Justiça Eleitoral suspende publicações que associam ações da saúde a Roberto Cidade
A Justiça Eleitoral interditou 13 postagens no Instagram que promoviam a candidatura do governador Roberto Cidade, após denúncia da coligação 'Mudar é Urgente!'.

MANAUS — A Justiça Eleitoral determinou a suspensão de 13 publicações no Instagram feitas pelo secretário de Estado de Saúde, secretários executivos da pasta e dirigentes de unidades de saúde que, segundo decisão, apresentam indícios de uso da estrutura pública estadual para promover a candidatura à reeleição do governador Roberto Cidade (União Progressista).
A decisão é da juíza auxiliar da propaganda eleitoral Mara Elisa Andrade, do TRE-AM (Tribunal Regional Eleitoral do Amazonas), em representação apresentada pela coligação “Mudar é Urgente!”, encabeçada pela empresária Maria do Carmo Seffair (PL). Além de Roberto Cidade e Luis Alberto Saraiva, outros agentes públicos e a esposa do governador, Thaísa Cidade, figuram entre os representados.
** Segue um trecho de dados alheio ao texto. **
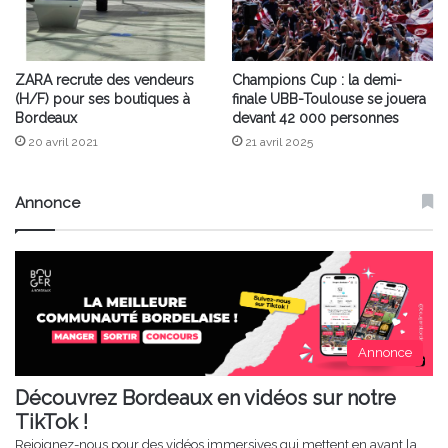
ZARA recrute des vendeurs
Champions Cup : la demi-
(H/F) pour ses boutiques à
finale UBB-Toulouse se jouera
Bordeaux
devant 42 000 personnes
20 avril 2021
21 avril 2025
Annonce
Annonce
Découvrez Bordeaux en vidéos sur notre
TikTok !
Rejoignez-nous pour des vidéos immersives qui mettent en avant la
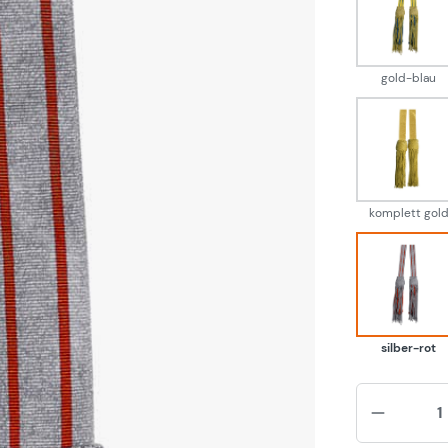
gold-
gold-blau
kompl
komplett gol
silbe
silber-rot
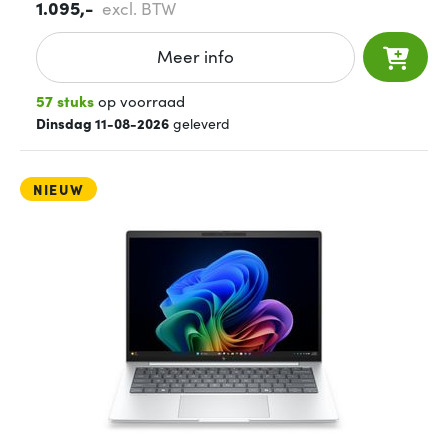
1.095,-
excl. BTW
Meer info
57 stuks
op voorraad
Dinsdag 11-08-2026
geleverd
NIEUW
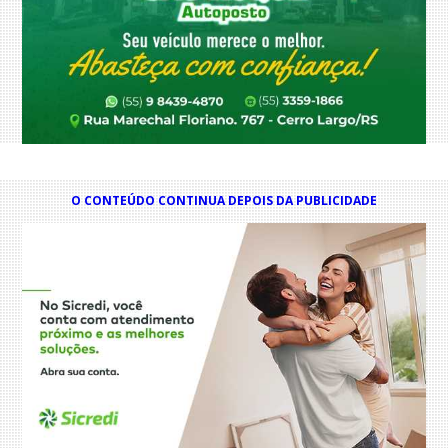
O CONTEÚDO CONTINUA DEPOIS DA PUBLICIDADE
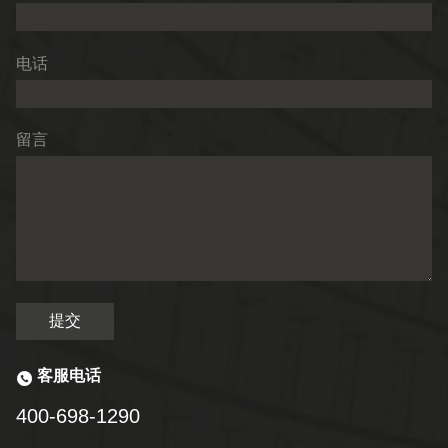
电话
留言
提交
客服电话
400-698-1290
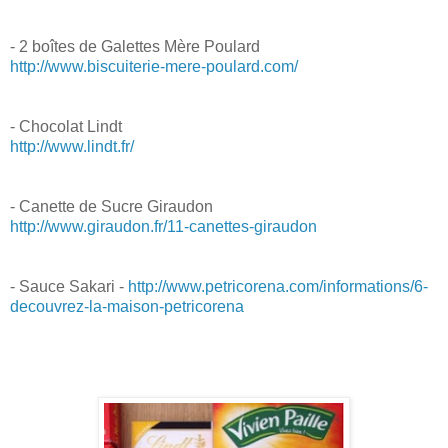
- 2 boîtes de Galettes Mère Poulard
http://www.biscuiterie-mere-poulard.com/
- Chocolat Lindt
http://www.lindt.fr/
- Canette de Sucre Giraudon
http://www.giraudon.fr/11-canettes-giraudon
- Sauce Sakari -
http://www.petricorena.com/informations/6-
decouvrez-la-maison-petricorena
A coligação alegou que os secretários e diretores divulgaram, em perfis pessoais no Instagram, vídeos sobre mutirões, obras e serviços da rede estadual de saúde gravados dentro de unidades públicas e com participação de servidores. Segundo a ação, as publicações associavam as realizações ao governador com expressões como “é governo Roberto Cidade” e “sob a orientação do governador”.
Ao analisar o pedido, a magistrada afirmou haver, nesta fase inicial do processo, “indícios relevantes” de utilização da estrutura pública estadual de saúde como cenário e instrumento para a produção de conteúdo político-eleitoral posteriormente publicado nos perfis pessoais dos agentes públicos. A juíza afirmou que a realização de serviços de saúde, mutirões e outras ações governamentais não é questionada na ação, mas sim a forma como a estrutura administrativa e a comunicação sobre esses serviços teriam sido utilizadas, com associação das ações públicas à figura do candidato.
Na decisão, Mara Elisa Andrade cita publicações com frases como “é governo Roberto Cidade”, “sob a liderança do Governador Roberto Cidade” e “determinação do governador @robertocidadeam”. Para a magistrada, em análise preliminar, as expressões indicam personalização de ações do Poder Público e atribuem ao candidato resultados de serviços executados pelo Estado.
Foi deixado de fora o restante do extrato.